We are a medical device company developing solutions for the diagnosis and treatment of lung cancer with core technology in computer vision and augmented reality (AR). Most of our value proposition comes from software and algorithm development. In facing algorithmic challenges in our work, we do a lot of research activities and iterate quickly to convert what we learn into working features.
In addition to being able to implement an idea fast, we look for methodologies and tools that allow us to minimize the time between having a working prototype and having a production ready feature in the product.
As a part of our philosophy all team members have a solid background in software engineering so they can write production quality code from the beginning.
Choosing the programming language
Selecting the right programming language is important as porting product and infrastructure code after investing months of development can waste time. The programming language should fit the company and its mission while supporting the development culture and methodology of the R&D team.
The ideal programming language should:
Be a general purpose language:
Support solid modern programming concepts
Allow simplicity in general tasks like multi-threading, networking,
Allow fast prototyping
Have a large, active community
Have good tooling (IDE, build tools, CI)
Enable algorithm development in the field of Machine Learning/Computer Vision/Image processing and numerical computations in general
Create graphic user interfaces
Support both 2D and 3D visualization
Be interoperable with other languages
As the pace of development is a key parameter, we have ranked the languages according to level, degree of difficulty and chance of bugs:
Python and Go are comparable in terms of development speed, especially for web development. However, as we are focusing on data science programming, Python remains in first place.
Advantages of Python:
Python is simple, productive and readable so it is more maintainable
Python is a popular, mature and modern OOP language with a huge active community
Python and its packages cover all software fields, allowing easy integration of numerous libraries in one code base. Many tasks related to WEB, networking, cryptography, async programming, scientific programming and machine learning are already implemented so it’s easy to become productive with the standard library alone
As Python is the most common language in the research community, academics publish source code associated with research papers. This provides easy access to cutting edge findings in the Computer Vision and Deep Learning research communities
Limitations of Python:
Performance issues due to:
Being an interpreted language
Global Interpreter Lock (GIL), which prevents multi-threading
Bugs due to the dynamic nature of the language (duck typing)
Weak packaging system
PIP and CONDA help with package management, but both have issues involving dependencies
Options that address these limitations:
For CPU-intensive tasks, multiprocessing can be used to avoid the limitation of GIL. There are external native libraries available for most computational tasks (like Numpy), so heavy number crunching can be avoided in Python. If there is no native library for the task, then it’s possible to implement critical parts in C++.
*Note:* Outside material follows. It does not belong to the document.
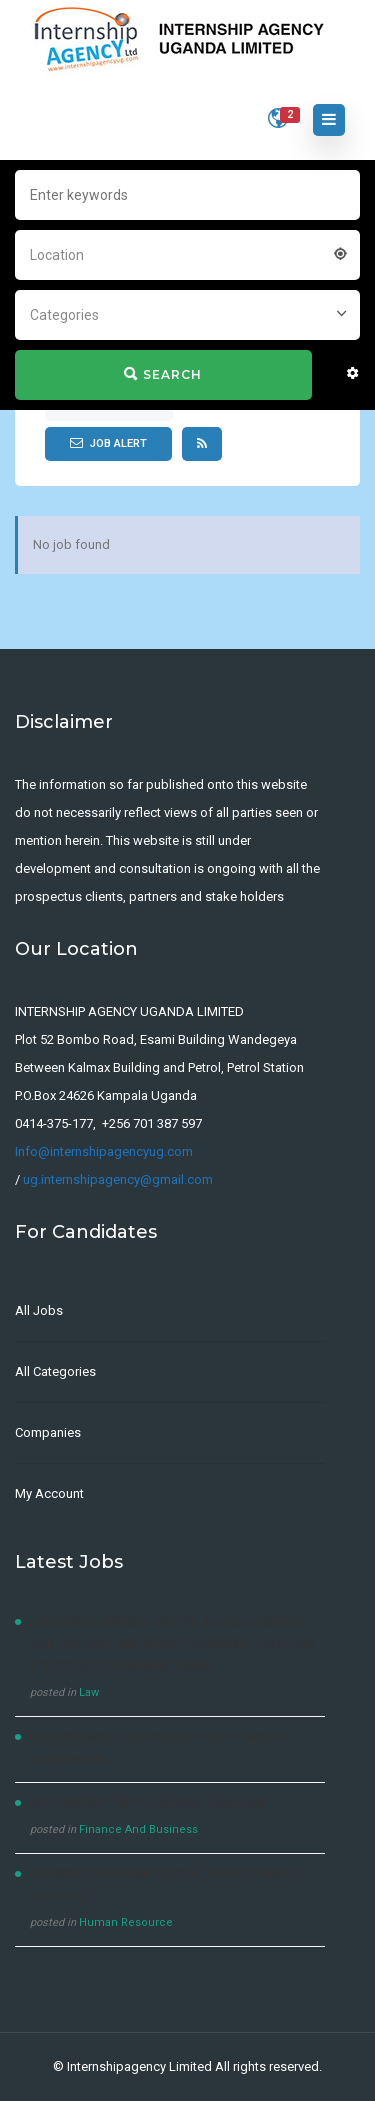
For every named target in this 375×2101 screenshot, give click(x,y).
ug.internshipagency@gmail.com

For IO bound tasks, Python’s multithreading has been adequate since the GIL release.
To address the duck typing issue, mature static analysis tools are available and from Python v3.5 there are built-in type hints in the code that are utilized by modern IDEs to find errors
The use of containers (like Docker and virtual environments) isolate components and therefore reduce the chance of package dependency conflicts
Today Python is used as the default language by many medical imaging companies while C++ is used as a fallback when performance improvement is needed.
The following list of libraries is a good start:
OpenCV - for image processing and some geometry related algorithms
ITK - for image segmentations
VTK, Qt3d - for 3D rendering
Qt with PyQt (QtQuick, QWidgets) - for application UI development
Numpy - for all matrix and vector operations
SciPy - general purpose algorithms and optimization
Pandas - structured data manipulation and reporting
PyDicom - for loading DICOM images
Numba - JIT compiler that translates a Python code into fast machine code
Nose - for automatic testing
Tensorflow / Theano - backend engine for deep learning
Keras - research and production of deep learning algorithms
This software stack may be applicable to many companies beyond the field of medical imaging.